I'm trying to train an LSTM for sentiment analysis on the IMDb review dataset.
As input to the word embedding layer, I transform each review to a list of indices (that corresponds to word index in the vocabulary set). I thought of converting the text into one-hot/count matrix, but I will end up with huge sparse matrix (should I worry about this?).
Here is how I am creating the network architecture:
model = Sequential()
model.add(Embedding(
input_dim=vocab_size,
output_dim=word_embed_vector_size,
input_length=sentence_len_max)
)
model.add(LSTM(units=1))
model.add(Dense(1, activation='softmax'))

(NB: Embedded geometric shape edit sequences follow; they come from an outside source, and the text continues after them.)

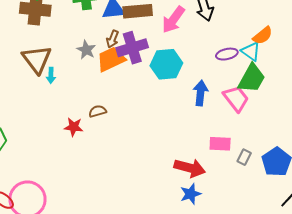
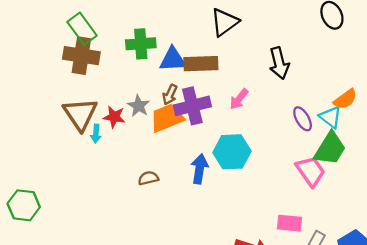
pink arrow: (173, 20) -> (239, 99), moved, size x0.7
purple ellipse: (227, 54) -> (303, 119), turned 70
cyan hexagon: (166, 64) -> (232, 152), moved
blue arrow: (201, 93) -> (200, 169), moved
red star: (74, 127) -> (114, 117), moved

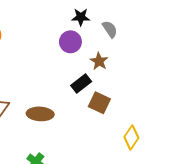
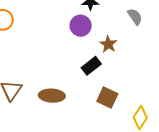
gray semicircle: (110, 29) -> (135, 17), moved
brown square: (99, 103) -> (107, 97), moved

model.compile(loss='binary_crossentropy', optimizer='adam', metrics=['accuracy', 'binary_accuracy'])
model.summary()
Here is the model summary:
_________________________________________________________________
Layer (type) Output Shape Param #
=================================================================
embedding_2 (Embedding) (None, 1422, 4) 201764
_________________________________________________________________
lstm_2 (LSTM) (None, 1) 24
_________________________________________________________________
dense_2 (Dense) (None, 1) 2
=================================================================
Total params: 201,790
Trainable params: 201,790
Non-trainable params: 0
___________________________
Now when I try to train the model I see accuracy stuck at 50%
losses = model.fit(
x = term_idx_train,
y = y_train,
epochs = epochs,
batch_size = batch_size,
validation_split = 0.01
)
Here is the epochs output:
Epoch 1/10
25000/25000 [==============================] - 1148s 46ms/step - loss: 7.9712 - acc: 0.5000 - binary_accuracy: 0.5000
Epoch 2/10
25000/25000 [==============================] - 1156s 46ms/step - loss: 7.9712 - acc: 0.5000 - binary_accuracy: 0.5000
Epoch 3/10
25000/25000 [==============================] - 1149s 46ms/step - loss: 7.9712 - acc: 0.5000 - binary_accuracy: 0.5000
Epoch 4/10
25000/25000 [==============================] - 1110s 44ms/step - loss: 7.9712 - acc: 0.5000 - binary_accuracy: 0.5000
Epoch 5/10
16800/25000 [===================>..........] - ETA: 6:10 - loss: 7.9816 - acc: 0.4993 - binary_accuracy: 0.4993
Changing the activation function to a sigmoid
and the LSTM blocks to 32 didn't help mush (with 1 epoch):
Train on 24750 samples, validate on 250 samples
Epoch 1/1
24750/24750 [==============================] - 1186s 48ms/step - loss: 0.6932 - acc: 0.5022 - binary_accuracy: 0.5022 - val_loss: 0.6951 - val_acc: 0.0000e+00 - val_binary_accuracy: 0.0000e+00
Epoch 00001: val_loss improved from inf to 0.69513, saving model to sentiment_model
Looking at what the LSTM is predicting, I see:
count 25000.000000
mean 0.499023
std 0.000013
min 0.499010
25% 0.499010
50% 0.499010
75% 0.499010
max 0.499443
Any idea why it's doing this? and how I could fix the issue?